Saved entries —
★ ★ ★

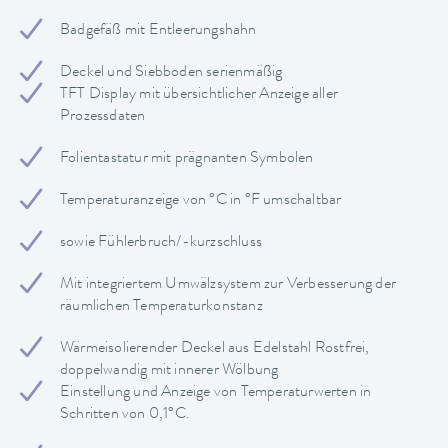
Badgefäß mit Entleerungshahn
Deckel und Siebboden serienmäßig
TFT Display mit übersichtlicher Anzeige aller
Prozessdaten
Folientastatur mit prägnanten Symbolen
Temperaturanzeige von °C in °F umschaltbar
sowie Fühlerbruch/-kurzschluss
Mit integriertem Umwälzsystem zur Verbesserung der
räumlichen Temperaturkonstanz
Wärmeisolierender Deckel aus Edelstahl Rostfrei,
doppelwandig mit innerer Wölbung
Einstellung und Anzeige von Temperaturwerten in
Schritten von 0,1°C.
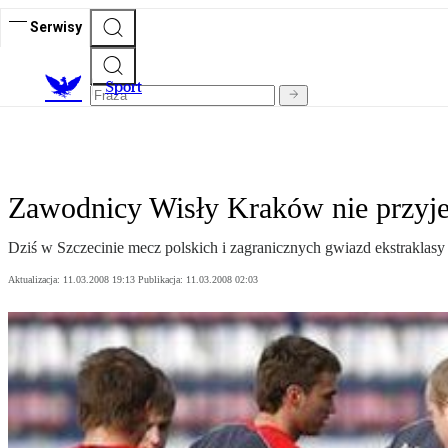
Serwisy
S
port
Zawodnicy Wisły Kraków nie przyje
Dziś w Szczecinie mecz polskich i zagranicznych gwiazd ekstraklasy
Aktualizacja:
11.03.2008 19:13
Publikacja:
11.03.2008 02:03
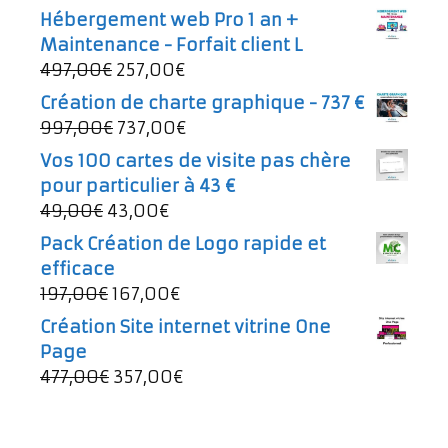
Hébergement web Pro 1 an +
Maintenance - Forfait client L
Le
Le
497,00
€
257,00
€
prix
prix
Création de charte graphique - 737 €
initial
actuel
Le
Le
997,00
€
737,00
€
était :
est :
prix
prix
Vos 100 cartes de visite pas chère
497,00€.
257,00€.
initial
actuel
pour particulier à 43 €
était :
est :
Le
Le
49,00
€
43,00
€
997,00€.
737,00€.
prix
prix
Pack Création de Logo rapide et
initial
actuel
efficace
était :
est :
Le
Le
197,00
€
167,00
€
49,00€.
43,00€.
prix
prix
Création Site internet vitrine One
initial
actuel
Page
était :
est :
Le
Le
477,00
€
357,00
€
197,00€.
167,00€.
prix
prix
initial
actuel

★ ★ ★

Instructions for the task —
What are the lines above that hold the string "Création"? Copy them.

Task solution —
Création de charte graphique - 737 €
Pack Création de Logo rapide et
Création Site internet vitrine One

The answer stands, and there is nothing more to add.